This problem set will involve activities designed to solidify the concepts learned in this module. Problems will be similar to those in Module Eight and will include one or two real-world applications to prepare you to think like a biostatistician.
IHP 525 Module Six Problem Set
Hemoglobin levels in 11-year-old boys vary according to a normal distribution with σ=1.2 g/dL.
How large a sample is needed to estimate µ with 95% confidence so the margin of error is no greater than 0.5 g/dL?
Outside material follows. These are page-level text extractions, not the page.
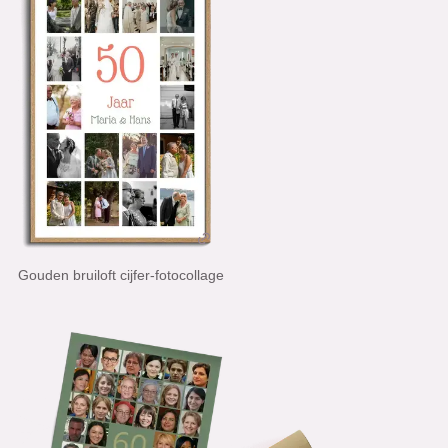
Gouden bruiloft cijfer-fotocollage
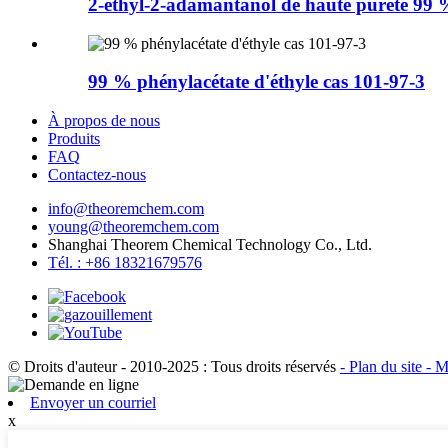
2-éthyl-2-adamantanol de haute pureté 99
99 % phénylacétate d'éthyle cas 101-97-3
À propos de nous
Produits
FAQ
Contactez-nous
info@theoremchem.com
young@theoremchem.com
Shanghai Theorem Chemical Technology Co., Ltd.
Tél. : +86 18321679576
© Droits d'auteur - 2010-2025 : Tous droits réservés
- Plan du site
- M
Envoyer un courriel
x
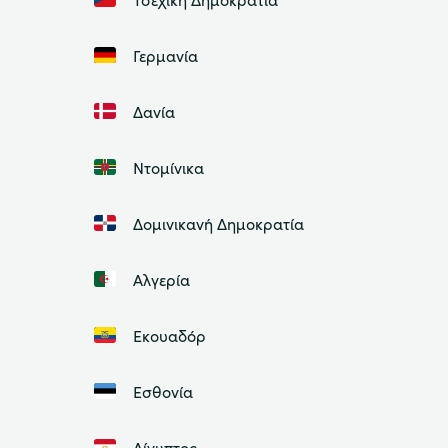
Γερμανία
Δανία
Ντομίνικα
Δομινικανή Δημοκρατία
Αλγερία
Εκουαδόρ
Εσθονία
Αίγυπτος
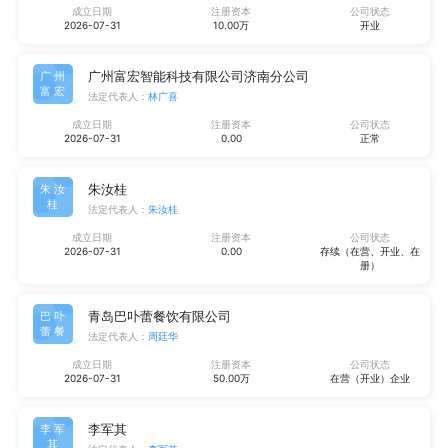
成立日期
注册资本
公司状态
2026-07-31
10.00万
开业
广州富宏智能科技有限公司济南分公司
广州
富宏
法定代表人：
林广喜
成立日期
注册资本
公司状态
2026-07-31
0.00
正常
朱汝桂
朱汝
桂
法定代表人：
朱汝桂
成立日期
注册资本
公司状态
2026-07-31
0.00
存续（在营、开业、在
册）
青岛巴卟蕾餐饮有限公司
巴卟
蕾餐
法定代表人：
周廷华
成立日期
注册资本
公司状态
2026-07-31
50.00万
在营（开业）企业
李军其
李军
其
A researcher fails to find a significant difference in mean blood pressure in 36 matched pairs. The test was carried out with a power of 85%. Assuming that this study was well designed and carried out properly, do you believe that there really is no significant difference in blood pressure? Explain your answer.
Would you use a one-sample, paired-sample, or independent-sample t-test in the following situations?
1. A lab technician obtains a specimen of known concentration from a reference lab. He/she tests the specimen 10 times using an assay kit and compares the calculated mean to that of the known standard.
A different technician compares the concentration of 10 specimens using 2 different assay kits. Ten measurements (1 on each specimen) are taken with each kit. Results are then compared.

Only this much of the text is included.